7. The compound according to any one of claims 1-6, racemate, stereoisomer, tautomer, isotopic label, solvate, polymorph, pharmaceutically acceptable salt or prodrug compound thereof, wherein the compound of formula (I) is selected from the group consisting of:

8. a process for the preparation of a compound according to any one of claims 1 to 7, comprising the following step a:

step A: reacting the compound (a) with 2-hydroxyethanesulfonamide to obtain a compound represented by the formula (I):

Wherein a, ring E, ring G, R ₁、R₂、R_e、R_g, m, n have the definition of any one of claims 1 to 7; x is selected from halogen, such as F, cl, br or I;

preferably, the preparation method of the compound shown in the formula (I) can further comprise the following steps B1 or B2:

Step B1: reacting a compound (a 2) with a compound (a 3) to obtain a corresponding compound represented by formula (a) for a compound represented by formula (I) wherein a is-C (O) NH-; or alternatively

Step B2: for a compound represented by formula (I) wherein A is-NHC (O) -, reacting compound (a 4) with compound (a 5) to obtain the corresponding compound represented by formula (a);

Wherein a, ring E, ring G, R ₁、R₂、R_e、R_g, m, n have the definition of any one of claims 1 to 7; x is selected from halogen, such as F, cl, br or I;

preferably, the preparation method of the compound shown in the formula (I) can further comprise the following steps C1 or C2:

Step C1:

Coupling the compound (b 1) and the compound (b 2) to obtain a compound (a 1), and carrying out reduction reaction on the compound (a 1) to obtain a compound (a 2):

Step C2:

Reacting the compound (b 1) with the compound (b 3) to obtain a compound (a 4):

Wherein R ₁ and R ₂ have the definition as defined in any one of claims 1 to 7, X and Y are each independently selected from halogen, such as F, cl, br or I, respectively.

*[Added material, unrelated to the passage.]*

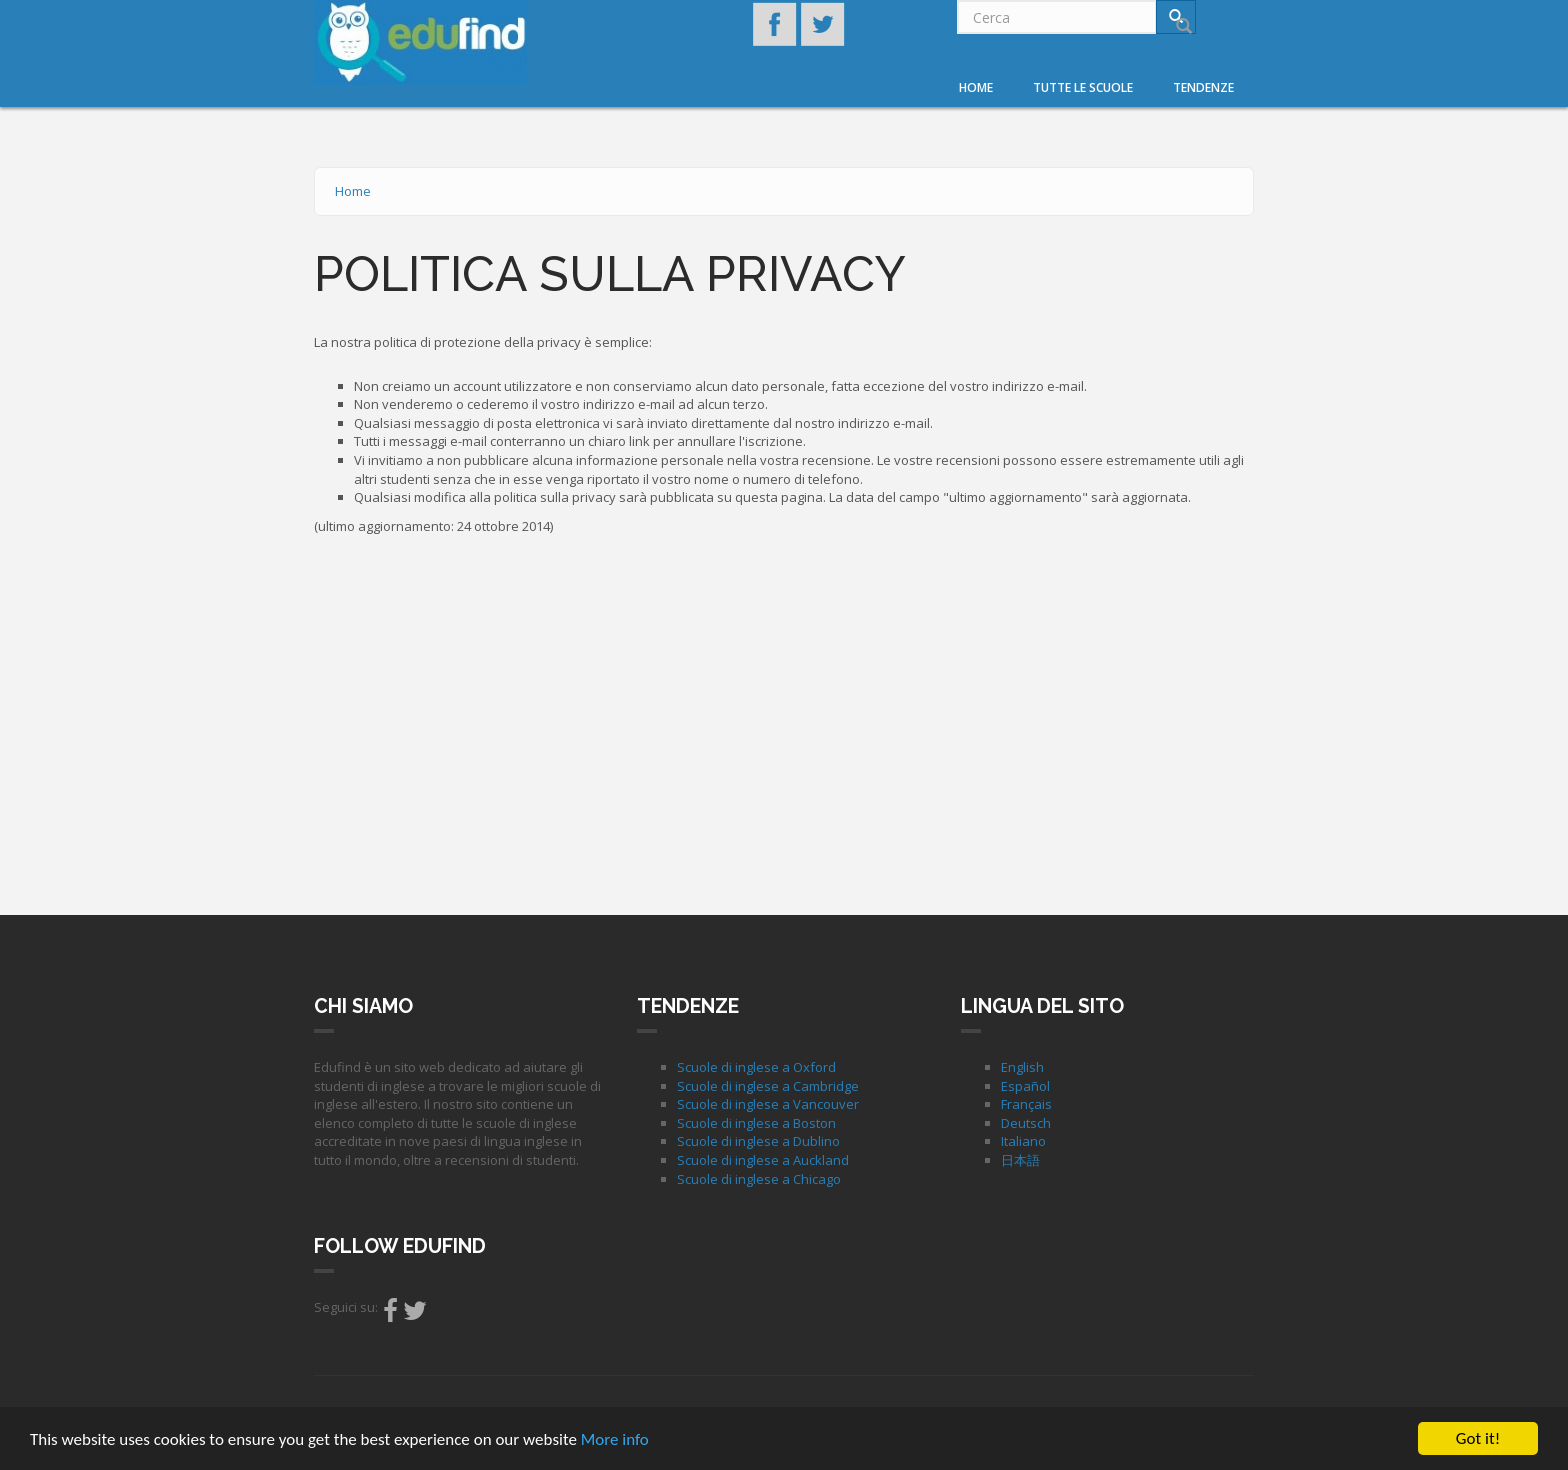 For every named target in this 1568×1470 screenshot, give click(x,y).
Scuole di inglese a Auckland (763, 1160)
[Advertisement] (784, 720)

9. A pharmaceutical composition comprising a therapeutically effective amount of at least one of the compounds of any one of claims 1-7, racemates, stereoisomers, tautomers, isotopic labels, solvates, polymorphs, pharmaceutically acceptable salts or prodrug compounds thereof.

10. Use of at least one of the compounds of any one of claims 1-7, racemates, stereoisomers, tautomers, isotopic labels, solvates, polymorphs, pharmaceutically acceptable salts or prodrug compounds thereof for the preparation of a medicament;

Preferably, the use may be in the manufacture of a medicament for the treatment of a KIF18A mediated disorder and/or disease, such as in the manufacture of a KIF18A inhibitor medicament;

Preferably, the disease is, for example, cancer, including bowel cancer, breast cancer, lung cancer, pancreatic cancer, prostate cancer, bladder cancer, head and neck cancer, cervical cancer or ovarian cancer.